By using this site, you agree to our updated Privacy Policy and our Terms of Use. Manage your Cookies Settings.
435,064 Members | 1,542 Online
Bytes IT Community
+ Ask a Question
Need help? Post your question and get tips & solutions from a community of 435,064 IT Pros & Developers. It's quick & easy.

Why is a simple WHERE clause so slow?

P: n/a
Dear Experts,

I have a fairly simple query in which adding a where clause slows
things down by at least a factor of 100. The following is the slow
version of the query

-------------------------
SELECT * FROM
( Select x.event_date From x FULL OUTER JOIN y
ON x.event_date = y.event_date
) innerQ
WHERE ( innerQ.event_date >= {ts '1980-01-01 00:00:00'} )
------------------------

Removing the where clause makes the query run quickly. This seems
extremely strange because it seems like SQL Server should simply be
able to take the results of innerQ and discard anything with a date
that doesn't match. If I instead split the query into two pieces where
I create a temp table and put innerQ into that and then do the select *
WHERE (...) from the temp table things work fine.

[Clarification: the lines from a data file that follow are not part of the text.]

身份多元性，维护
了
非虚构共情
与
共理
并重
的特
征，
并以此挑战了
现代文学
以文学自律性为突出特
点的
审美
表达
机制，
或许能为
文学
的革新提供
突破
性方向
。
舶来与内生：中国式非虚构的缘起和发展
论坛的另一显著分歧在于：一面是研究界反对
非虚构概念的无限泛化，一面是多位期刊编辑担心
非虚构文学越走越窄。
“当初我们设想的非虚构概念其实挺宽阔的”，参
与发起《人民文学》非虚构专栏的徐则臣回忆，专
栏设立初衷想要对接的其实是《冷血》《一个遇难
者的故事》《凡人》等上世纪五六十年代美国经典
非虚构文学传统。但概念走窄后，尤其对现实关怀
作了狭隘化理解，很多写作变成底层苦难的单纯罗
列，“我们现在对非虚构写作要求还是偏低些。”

Any thoughts on what SQL Server might be doing to make things slow and
how I can fix it?

Thanks,
-Emin

Jan 12 '07 #1
Share this Question
Share on Google+
9 Replies


P: n/a

Emin wrote:
Dear Experts,

I have a fairly simple query in which adding a where clause slows
things down by at least a factor of 100. The following is the slow
version of the query

-------------------------
SELECT * FROM
( Select x.event_date From x FULL OUTER JOIN y
ON x.event_date = y.event_date
) innerQ
WHERE ( innerQ.event_date >= {ts '1980-01-01 00:00:00'} )
------------------------

Removing the where clause makes the query run quickly. This seems
extremely strange because it seems like SQL Server should simply be
able to take the results of innerQ and discard anything with a date
that doesn't match. If I instead split the query into two pieces where
I create a temp table and put innerQ into that and then do the select *
WHERE (...) from the temp table things work fine.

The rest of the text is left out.